== What you are asked to do ==
Can you return the records below exactly as they stand, but only from the first line through the one with "This screenshot has"?

(Excerpts from a dataset)
"""
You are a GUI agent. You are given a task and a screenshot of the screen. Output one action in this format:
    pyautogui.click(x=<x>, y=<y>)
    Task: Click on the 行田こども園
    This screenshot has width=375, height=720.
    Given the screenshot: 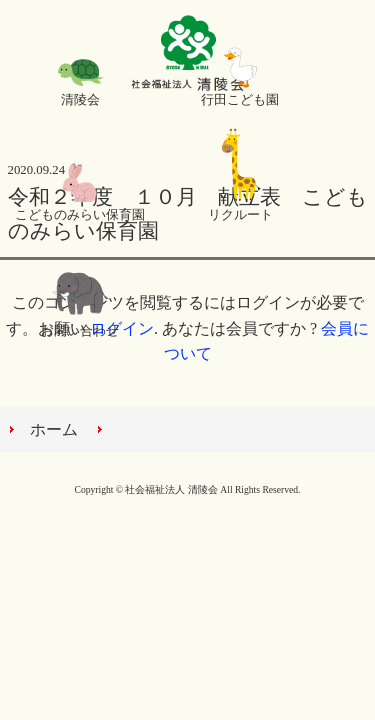 What is the action you would take?
    pyautogui.click(x=240, y=100)
    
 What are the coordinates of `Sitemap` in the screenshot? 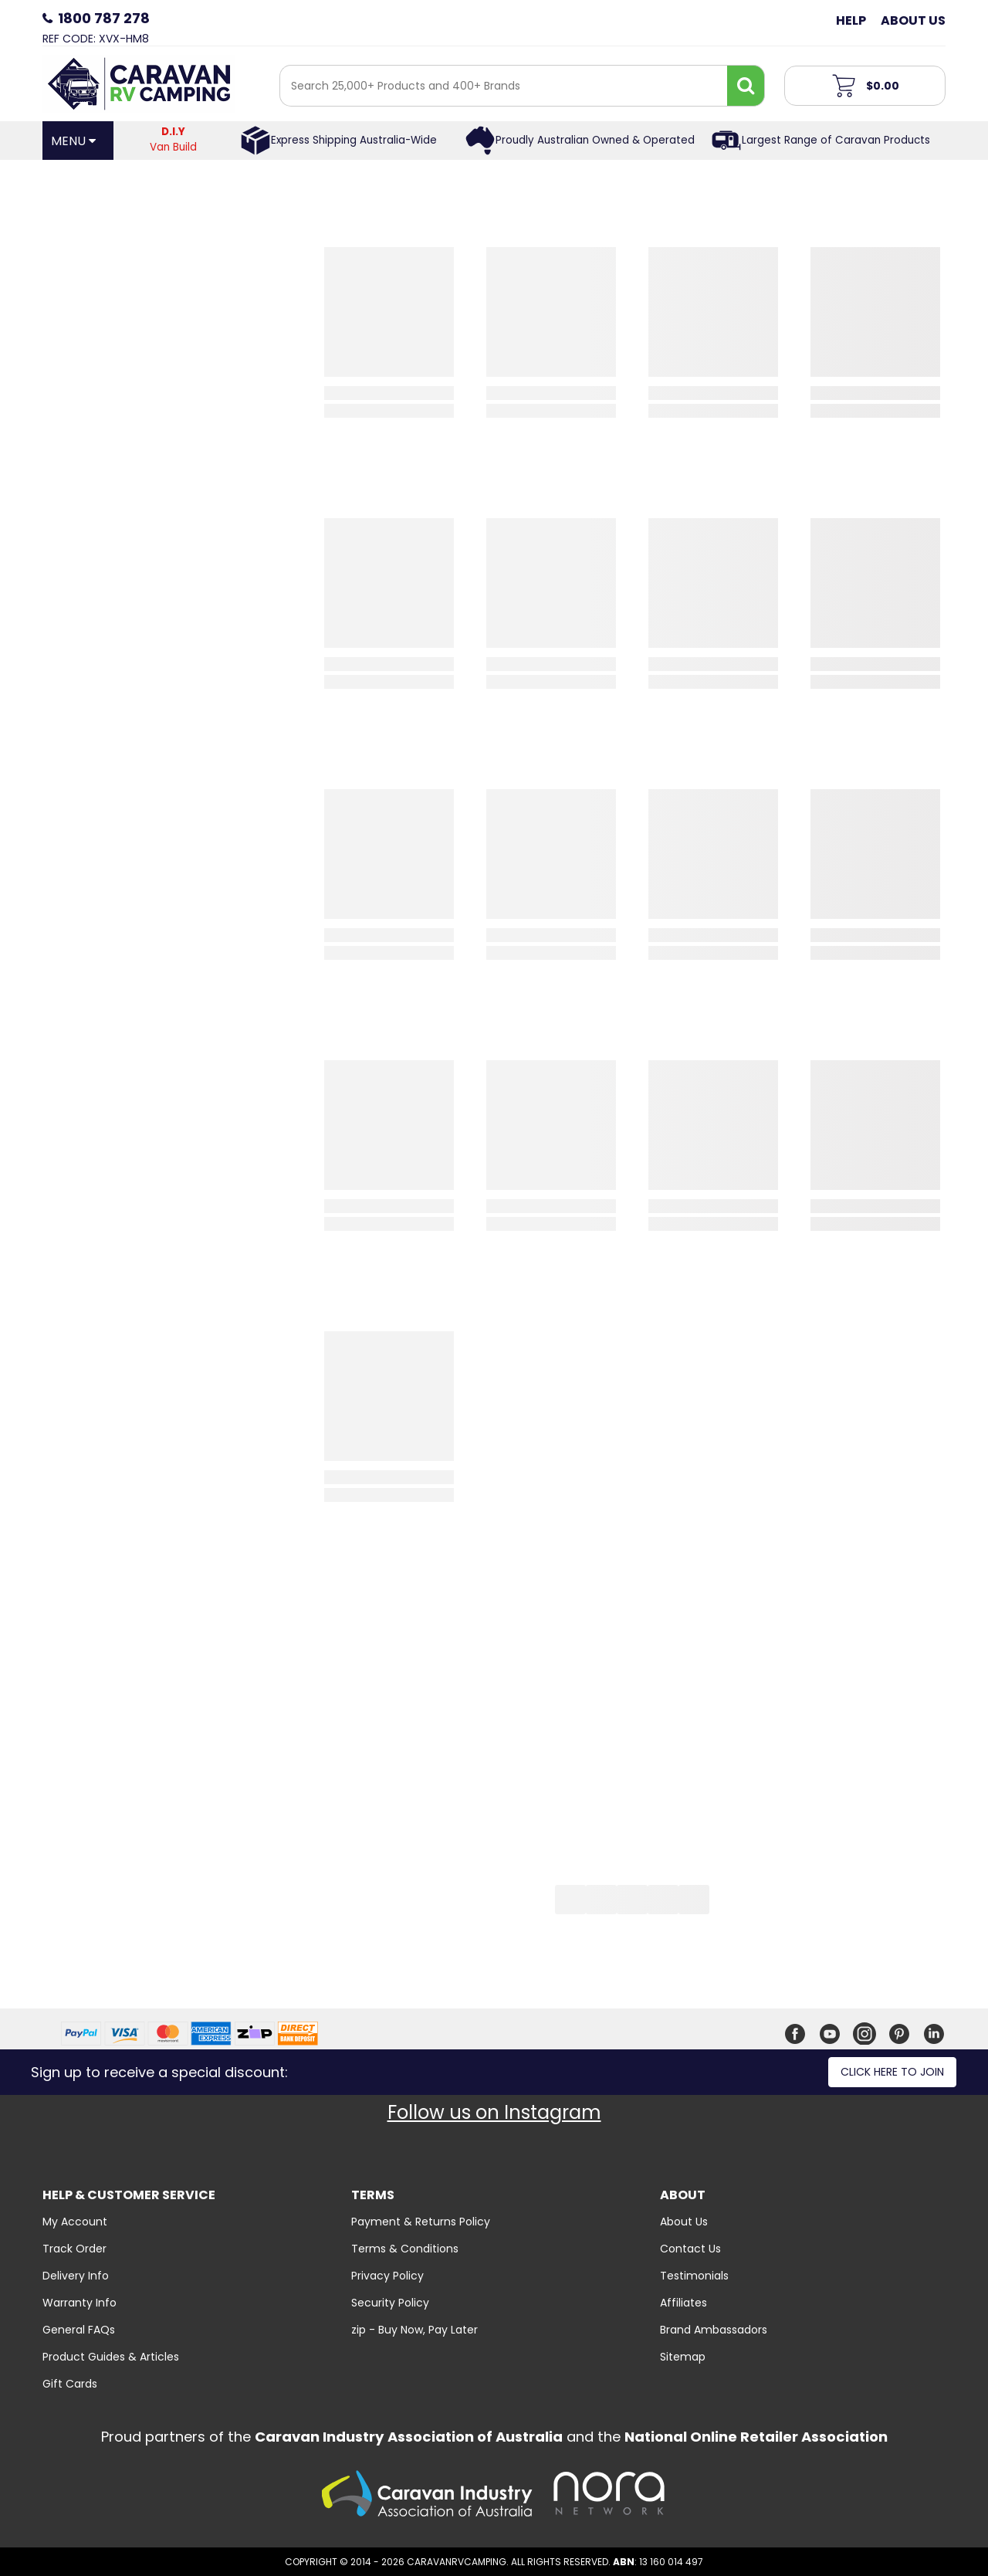 It's located at (682, 2356).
"""
== Solution to the problem ==
You are a GUI agent. You are given a task and a screenshot of the screen. Output one action in this format:
    pyautogui.click(x=<x>, y=<y>)
    Task: Click on the 行田こども園
    This screenshot has width=375, height=720.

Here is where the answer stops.